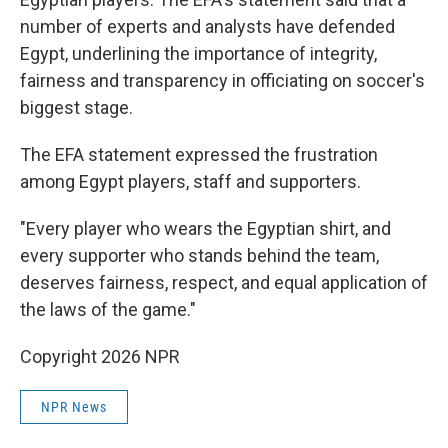
number of experts and analysts have defended
Egypt, underlining the importance of integrity,
fairness and transparency in officiating on soccer's
biggest stage.
The EFA statement expressed the frustration
among Egypt players, staff and supporters.
"Every player who wears the Egyptian shirt, and
every supporter who stands behind the team,
deserves fairness, respect, and equal application of
the laws of the game."
Copyright 2026 NPR
NPR News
-------
_ASSIGNED TASK_: If pictures appear in the data, do not print them; repeat the rest exactly.

_RESPONSE AREA_:
number of experts and analysts have defended
Egypt, underlining the importance of integrity,
fairness and transparency in officiating on soccer's
biggest stage.
The EFA statement expressed the frustration
among Egypt players, staff and supporters.
"Every player who wears the Egyptian shirt, and
every supporter who stands behind the team,
deserves fairness, respect, and equal application of
the laws of the game."
Copyright 2026 NPR
NPR News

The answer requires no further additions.